Your assignment
The task calls for every entry to be printed word for word, without the images.

Transcribed page contents:
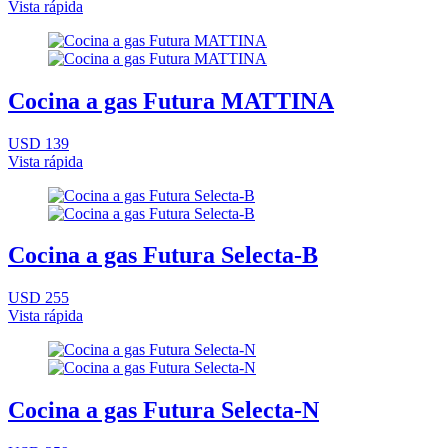
Vista rápida
Cocina a gas Futura MATTINA
USD 139
Vista rápida
Cocina a gas Futura Selecta-B
USD 255
Vista rápida
Cocina a gas Futura Selecta-N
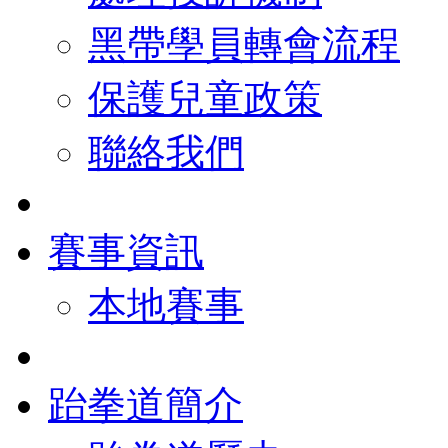
黑帶學員轉會流程
保護兒童政策
聯絡我們
賽事資訊
本地賽事
跆拳道簡介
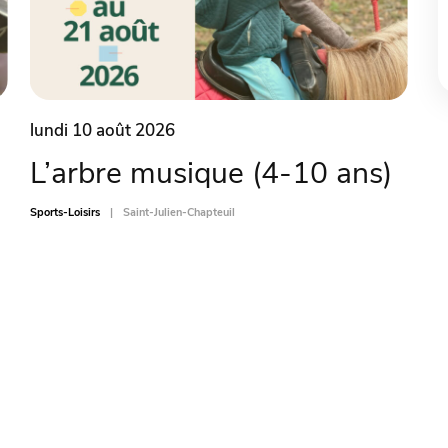
lundi 10 août 2026
L’arbre musique (4-10 ans)
Sports-Loisirs
Saint-Julien-Chapteuil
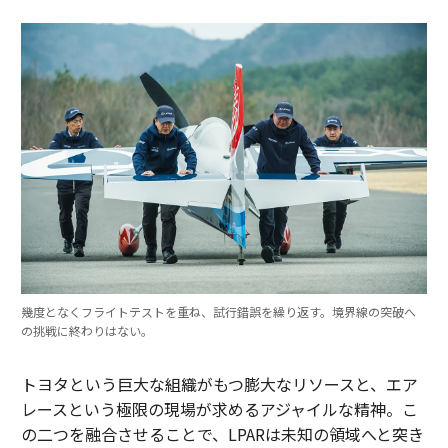
幾度となくフライトテストを重ね、試行錯誤を繰り返す。境界線の突破へ
の挑戦に終わりはない。
トヨタという巨大な組織がもつ膨大なリソースと、エア
レースという極限の現場が求めるアジャイルな精神。こ
の二つを融合させることで、LPARは未知の領域へと突き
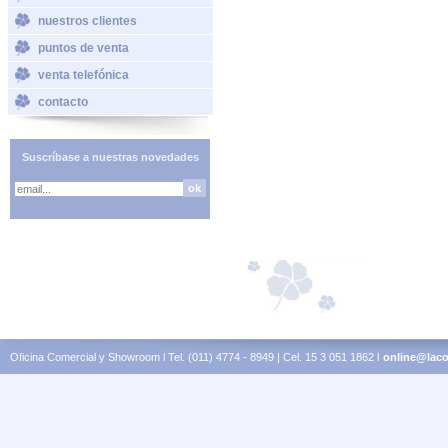
nuestros clientes
puntos de venta
venta telefónica
contacto
Suscríbase a nuestras novedades
Oficina Comercial y Showroom l Tel. (011) 4774 - 8949 | Cel. 15 3 051 1862 l
online@laco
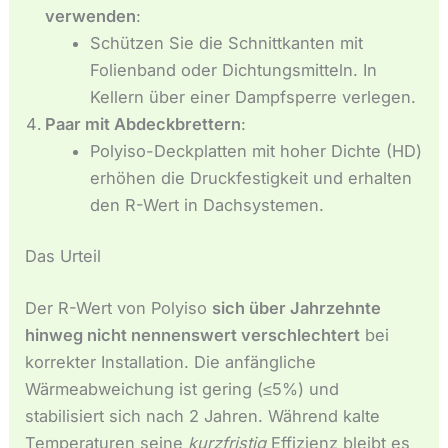
verwenden
:
Schützen Sie die Schnittkanten mit
Folienband oder Dichtungsmitteln. In
Kellern über einer Dampfsperre verlegen.
Paar mit Abdeckbrettern
:
Polyiso-Deckplatten mit hoher Dichte (HD)
erhöhen die Druckfestigkeit und erhalten
den R-Wert in Dachsystemen.
Das Urteil
Der R-Wert von Polyiso
sich über Jahrzehnte
hinweg nicht nennenswert verschlechtert
bei
korrekter Installation. Die anfängliche
Wärmeabweichung ist gering (≤5%) und
stabilisiert sich nach 2 Jahren. Während kalte
Temperaturen seine
kurzfristig
Effizienz bleibt es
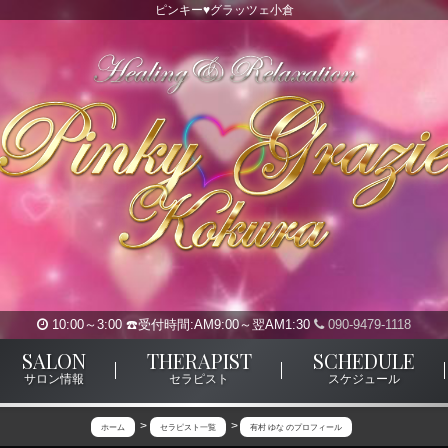
ピンキー♥グラッツェ小倉
10:00～3:00 ☎️受付時間:AM9:00～翌AM1:30
090-9479-1118
SALON
THERAPIST
SCHEDULE
サロン情報
セラピスト
スケジュール
ホーム
セラピスト一覧
有村 ゆな のプロフィール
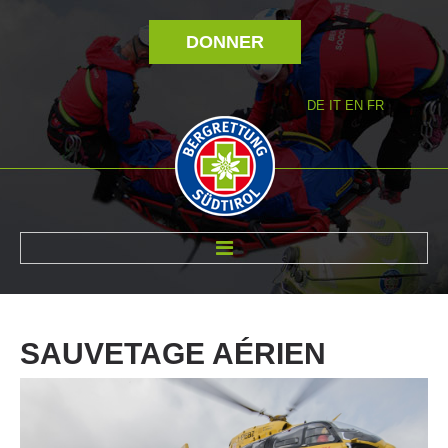
DONNER
DE
IT
EN
FR
RÉVOLTÉ NOUS
SAUVETAGE
AÉRIEN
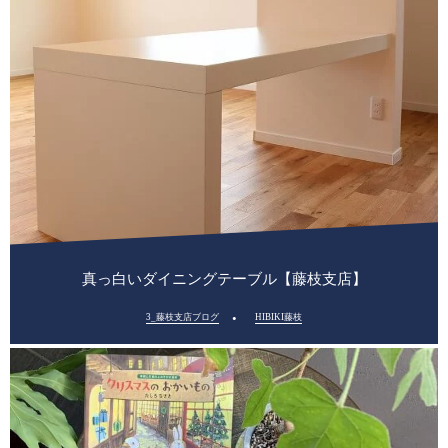
真っ白いダイニングテーブル【藤枝支店】
3_藤枝支店ブログ
HIBIKI藤枝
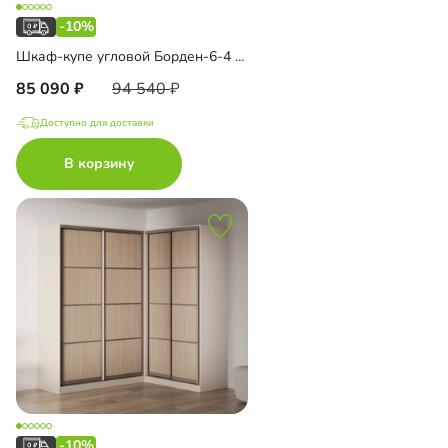
-10%
Шкаф-купе угловой Борден-6-4 1600 Премиум
85 090
94 540
Доступно для доставки
В корзину
-10%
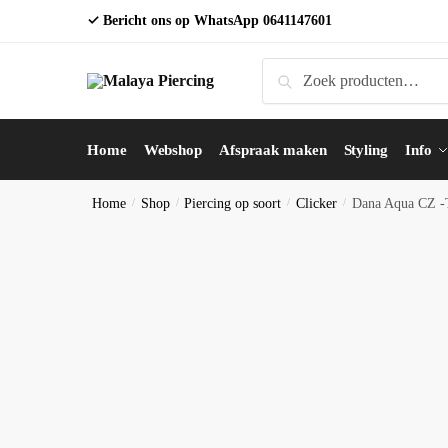
Skip
Skip
✓ Bericht ons op WhatsApp
0641147601
to
to
navigation
content
Zoeken
Zoeken
naar:
Home
Webshop
Afspraak maken
Styling
Info
Home
/
Shop
/
Piercing op soort
/
Clicker
/
Dana Aqua CZ 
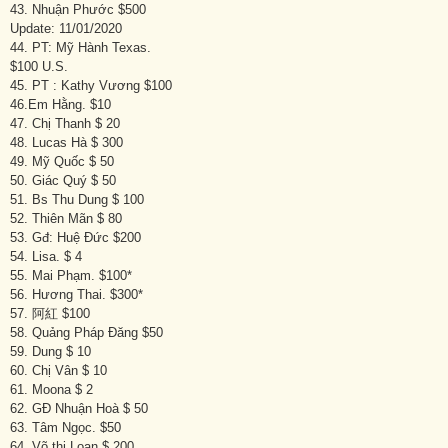
43. Nhuận Phước $500
Update: 11/01/2020
44. PT: Mỹ Hành Texas.
$100 U.S.
45. PT : Kathy Vương $100
46.Em Hằng. $10
47. Chị Thanh $ 20
48. Lucas Hà $ 300
49. Mỹ Quốc $ 50
50. Giác Quý $ 50
51. Bs Thu Dung $ 100
52. Thiên Mãn $ 80
53. Gđ: Huệ Đức $200
54. Lisa. $ 4
55. Mai Phạm. $100*
56. Hương Thai. $300*
57. 阿紅 $100
58. Quảng Pháp Đăng $50
59. Dung $ 10
60. Chị Vân $ 10
61. Moona $ 2
62. GĐ Nhuận Hoà $ 50
63. Tâm Ngọc. $50
64. Võ thị Loan $ 200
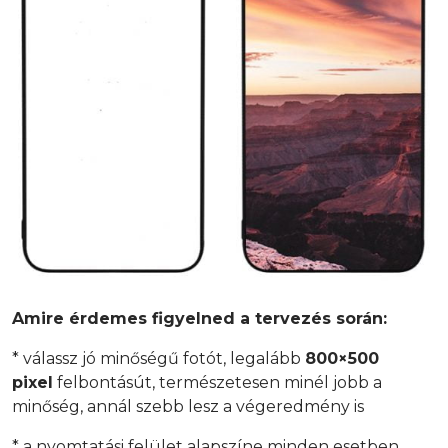
Amire érdemes figyelned a tervezés során:
* válassz jó minőségű fotót, legalább
800×500
pixel
felbontásút, természetesen minél jobb a
minőség, annál szebb lesz a végeredmény is
* a nyomtatási felület alapszíne minden esetben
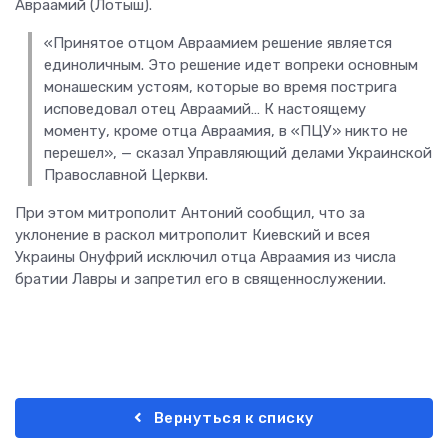
Авраамий (Лотыш).
«Принятое отцом Авраамием решение является
единоличным. Это решение идет вопреки основным
монашеским устоям, которые во время пострига
исповедовал отец Авраамий… К настоящему
моменту, кроме отца Авраамия, в «ПЦУ» никто не
перешел», — сказал Управляющий делами Украинской
Православной Церкви.
При этом митрополит Антоний сообщил, что за
уклонение в раскол митрополит Киевский и всея
Украины Онуфрий исключил отца Авраамия из числа
братии Лавры и запретил его в священнослужении.
Вернуться к списку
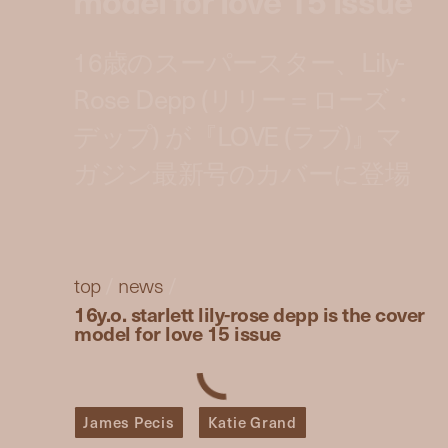
16歳のスーパースター、Lily-
Rose Depp (リリー＝ローズ・
デップ) が『LOVE (ラブ)』マ
ガジン最新号のカバーに登場
top
/
news
/
16y.o. starlett lily-rose depp is the cover
model for love 15 issue
James Pecis
Katie Grand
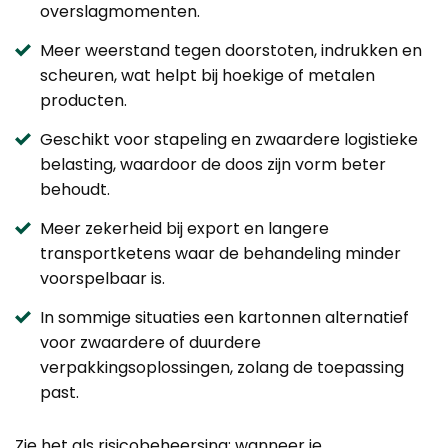
overslagmomenten.
Meer weerstand tegen doorstoten, indrukken en
scheuren, wat helpt bij hoekige of metalen
producten.
Geschikt voor stapeling en zwaardere logistieke
belasting, waardoor de doos zijn vorm beter
behoudt.
Meer zekerheid bij export en langere
transportketens waar de behandeling minder
voorspelbaar is.
In sommige situaties een kartonnen alternatief
voor zwaardere of duurdere
verpakkingsoplossingen, zolang de toepassing
past.
Zie het als risicobeheersing: wanneer je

Task solution
Vista rápida
Cocina a gas Futura MATTINA
USD 139
Vista rápida
Cocina a gas Futura Selecta-B
USD 255
Vista rápida
Cocina a gas Futura Selecta-N
黑帶學員轉會流程
保護兒童政策
聯絡我們
賽事資訊
本地賽事
跆拳道簡介
lundi 10 août 2026
L’arbre musique (4-10 ans)
Sports-Loisirs
Saint-Julien-Chapteuil
幾度となくフライトテストを重ね、試行錯誤を繰り返す。境界線の突破へ
の挑戦に終わりはない。
トヨタという巨大な組織がもつ膨大なリソースと、エア
レースという極限の現場が求めるアジャイルな精神。こ
の二つを融合させることで、LPARは未知の領域へと突き
nuestros clientes
puntos de venta
venta telefónica
contacto
Suscríbase a nuestras novedades
Oficina Comercial y Showroom l Tel. (011) 4774 - 8949 | Cel. 15 3 051 1862 l
online@laco
verwenden
:
Schützen Sie die Schnittkanten mit
Folienband oder Dichtungsmitteln. In
Kellern über einer Dampfsperre verlegen.
Paar mit Abdeckbrettern
:
Polyiso-Deckplatten mit hoher Dichte (HD)
erhöhen die Druckfestigkeit und erhalten
den R-Wert in Dachsystemen.
Das Urteil
Der R-Wert von Polyiso
sich über Jahrzehnte
hinweg nicht nennenswert verschlechtert
bei
korrekter Installation. Die anfängliche
Wärmeabweichung ist gering (≤5%) und
stabilisiert sich nach 2 Jahren. Während kalte
Temperaturen seine
kurzfristig
Effizienz bleibt es
ピンキー♥グラッツェ小倉
10:00～3:00 ☎️受付時間:AM9:00～翌AM1:30
090-9479-1118
SALON
THERAPIST
SCHEDULE
サロン情報
セラピスト
スケジュール
ホーム
セラピスト一覧
有村 ゆな のプロフィール
DONNER
DE
IT
EN
FR
RÉVOLTÉ NOUS
SAUVETAGE
AÉRIEN
真っ白いダイニングテーブル【藤枝支店】
3_藤枝支店ブログ
HIBIKI藤枝
-10%
Шкаф-купе угловой Борден-6-4 1600 Премиум
85 090
94 540
Доступно для доставки
В корзину
-10%
Skip
Skip
✓ Bericht ons op WhatsApp
0641147601
to
to
navigation
content
Zoeken
Zoeken
naar:
Home
Webshop
Afspraak maken
Styling
Info
Home
/
Shop
/
Piercing op soort
/
Clicker
/
Dana Aqua CZ 
43. Nhuận Phước $500
Update: 11/01/2020
44. PT: Mỹ Hành Texas.
$100 U.S.
45. PT : Kathy Vương $100
46.Em Hằng. $10
47. Chị Thanh $ 20
48. Lucas Hà $ 300
49. Mỹ Quốc $ 50
50. Giác Quý $ 50
51. Bs Thu Dung $ 100
52. Thiên Mãn $ 80
53. Gđ: Huệ Đức $200
54. Lisa. $ 4
55. Mai Phạm. $100*
56. Hương Thai. $300*
57. 阿紅 $100
58. Quảng Pháp Đăng $50
59. Dung $ 10
60. Chị Vân $ 10
61. Moona $ 2
62. GĐ Nhuận Hoà $ 50
63. Tâm Ngọc. $50
64. Võ thị Loan $ 200
Amire érdemes figyelned a tervezés során:
* válassz jó minőségű fotót, legalább
800×500
pixel
felbontásút, természetesen minél jobb a
minőség, annál szebb lesz a végeredmény is
* a nyomtatási felület alapszíne minden esetben
Авраамий (Лотыш).
«Принятое отцом Авраамием решение является
единоличным. Это решение идет вопреки основным
монашеским устоям, которые во время пострига
исповедовал отец Авраамий… К настоящему
моменту, кроме отца Авраамия, в «ПЦУ» никто не
перешел», — сказал Управляющий делами Украинской
Православной Церкви.
При этом митрополит Антоний сообщил, что за
уклонение в раскол митрополит Киевский и всея
Украины Онуфрий исключил отца Авраамия из числа
братии Лавры и запретил его в священнослужении.
Вернуться к списку
16歳のスーパースター、Lily-
Rose Depp (リリー＝ローズ・
デップ) が『LOVE (ラブ)』マ
ガジン最新号のカバーに登場
top
/
news
/
16y.o. starlett lily-rose depp is the cover
model for love 15 issue
James Pecis
Katie Grand
overslagmomenten.
Meer weerstand tegen doorstoten, indrukken en
scheuren, wat helpt bij hoekige of metalen
producten.
Geschikt voor stapeling en zwaardere logistieke
belasting, waardoor de doos zijn vorm beter
behoudt.
Meer zekerheid bij export en langere
transportketens waar de behandeling minder
voorspelbaar is.
In sommige situaties een kartonnen alternatief
voor zwaardere of duurdere
verpakkingsoplossingen, zolang de toepassing
past.
Zie het als risicobeheersing: wanneer je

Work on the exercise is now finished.